## WHAT IS REQUIRED:
The answer must consist of every line in the data that contains "elements".

[Source data]
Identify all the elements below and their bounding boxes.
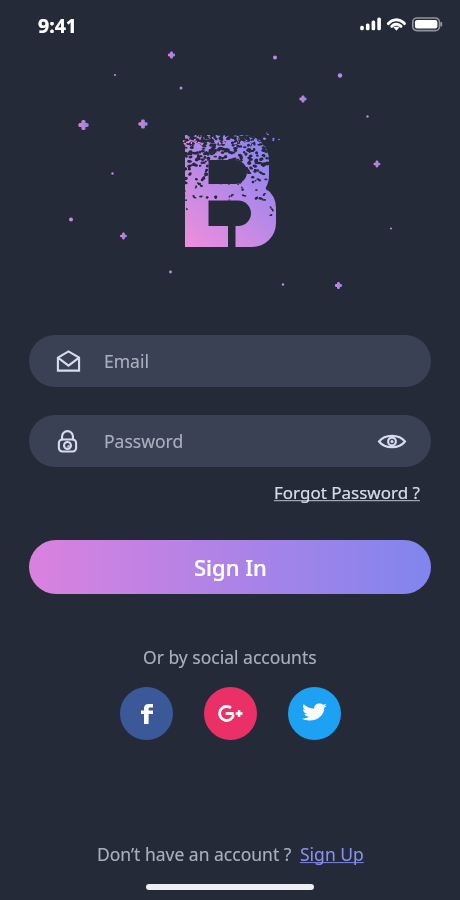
staticText: Sign In [194,552,267,582]
staticText: 9:41 [38,12,77,39]
staticText: Don’t have an account ? [97,842,292,866]
button[interactable]: Google Plus [204,687,257,740]
button[interactable]: Twitter [288,687,341,740]
button[interactable]: Facebook [120,687,173,740]
button[interactable]: Sign In [29,540,431,594]
button[interactable]: Email [29,335,431,387]
button[interactable]: Forgot Password ? [272,479,422,506]
staticText: Password [104,429,184,453]
staticText: Sign Up [300,842,364,866]
staticText: Forgot Password ? [274,481,420,504]
button[interactable]: Password [29,415,431,467]
staticText: Email [104,349,149,373]
staticText: Or by social accounts [143,645,317,669]
button[interactable]: Sign Up [300,842,364,866]
button[interactable]: Show password [366,415,418,467]
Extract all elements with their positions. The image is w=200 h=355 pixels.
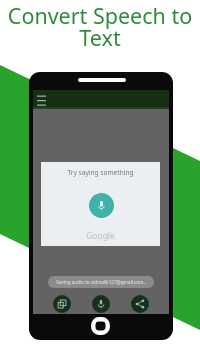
button[interactable]: Menu xyxy=(37,95,46,106)
button[interactable]: Microphone xyxy=(89,193,114,218)
button[interactable]: Record xyxy=(92,295,110,313)
button[interactable]: Copy xyxy=(53,295,71,313)
staticText: Try saying something xyxy=(41,168,160,177)
staticText: Google xyxy=(41,230,160,242)
staticText: Saving audio to sidmalik127@gmail.com.. xyxy=(48,279,154,285)
button[interactable]: Home xyxy=(91,317,110,335)
staticText: Convert Speech to Text xyxy=(0,1,200,53)
button[interactable]: Share xyxy=(131,295,149,313)
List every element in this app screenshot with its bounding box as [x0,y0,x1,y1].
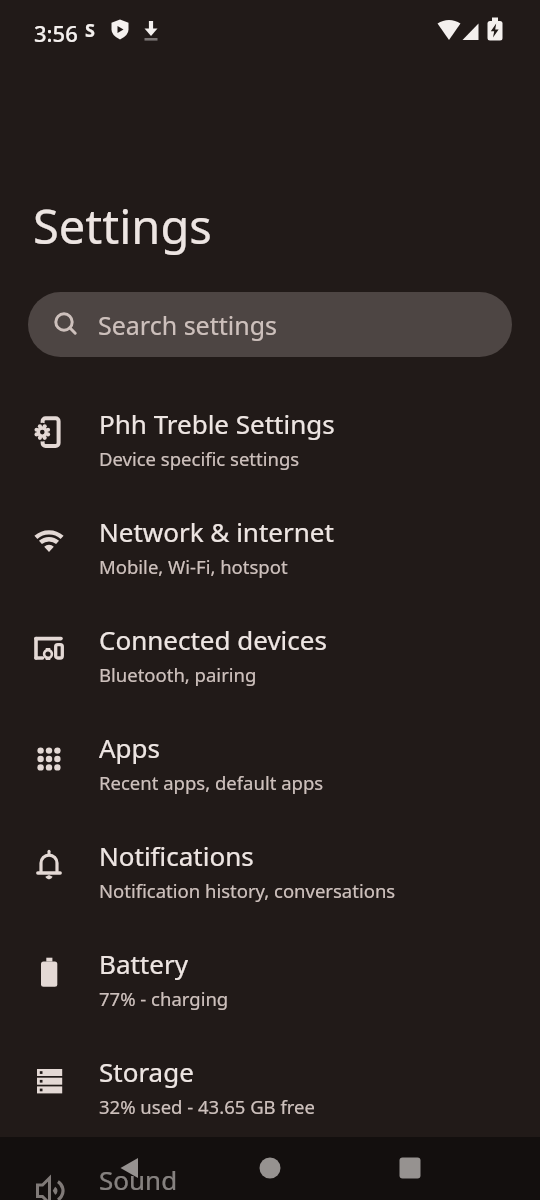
staticText: Phh Treble Settings [99,406,335,441]
button[interactable]: Search settings [28,292,512,357]
button[interactable] [106,1144,154,1192]
staticText: Settings [33,194,212,258]
button[interactable]: Storage [0,1032,540,1140]
button[interactable]: Sound [0,1140,540,1200]
staticText: Recent apps, default apps [99,770,324,795]
staticText: Bluetooth, pairing [99,662,257,687]
staticText: Notifications [99,838,254,873]
staticText: Storage [99,1054,194,1089]
button[interactable]: Connected devices [0,600,540,708]
staticText: Battery [99,946,188,981]
button[interactable]: Network & internet [0,492,540,600]
button[interactable]: Apps [0,708,540,816]
staticText: S [85,18,95,43]
button[interactable] [246,1144,294,1192]
staticText: Mobile, Wi-Fi, hotspot [99,554,288,579]
staticText: Device specific settings [99,446,300,471]
button[interactable] [386,1144,434,1192]
staticText: Connected devices [99,622,327,657]
staticText: Notification history, conversations [99,878,396,903]
staticText: Search settings [98,308,278,342]
staticText: 77% - charging [99,986,229,1011]
staticText: Sound [99,1162,178,1197]
staticText: 3:56 [34,18,78,48]
button[interactable]: Battery [0,924,540,1032]
button[interactable]: Phh Treble Settings [0,384,540,492]
staticText: 32% used - 43.65 GB free [99,1094,315,1119]
staticText: Network & internet [99,514,334,549]
staticText: Apps [99,730,161,765]
button[interactable]: Notifications [0,816,540,924]
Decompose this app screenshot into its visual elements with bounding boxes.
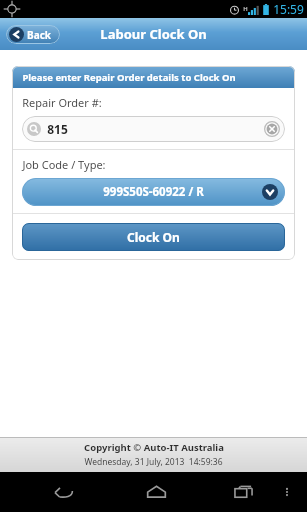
staticText: Clock On bbox=[127, 229, 180, 245]
staticText: 815 bbox=[47, 121, 68, 137]
button[interactable]: Back bbox=[48, 476, 80, 508]
button[interactable]: 999S50S-60922 / R bbox=[22, 178, 285, 206]
staticText: H bbox=[243, 5, 248, 13]
button[interactable]: 815 bbox=[22, 116, 285, 142]
button[interactable]: Recent apps bbox=[227, 476, 259, 508]
staticText: 15:59 bbox=[273, 1, 304, 17]
staticText: Copyright © Auto-IT Australia bbox=[84, 441, 224, 454]
staticText: Wednesday, 31 July, 2013 14:59:36 bbox=[84, 456, 223, 468]
button[interactable]: Home bbox=[140, 476, 172, 508]
staticText: Repair Order #: bbox=[22, 95, 102, 110]
button[interactable]: Clear bbox=[264, 121, 280, 137]
staticText: Job Code / Type: bbox=[22, 157, 106, 172]
button[interactable]: Back bbox=[6, 25, 60, 44]
staticText: Labour Clock On bbox=[100, 25, 207, 43]
staticText: 999S50S-60922 / R bbox=[103, 184, 204, 200]
button[interactable]: Menu bbox=[275, 480, 299, 504]
button[interactable]: Clock On bbox=[22, 223, 285, 251]
staticText: Please enter Repair Order details to Clo… bbox=[22, 71, 236, 84]
staticText: Back bbox=[27, 28, 51, 42]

## ANSWER SPACE:
Identify all the elements below and their bounding boxes.
Extract all elements with their positions. The image is w=200 h=355 pixels.
Decompose this app screenshot into its visual elements with bounding boxes.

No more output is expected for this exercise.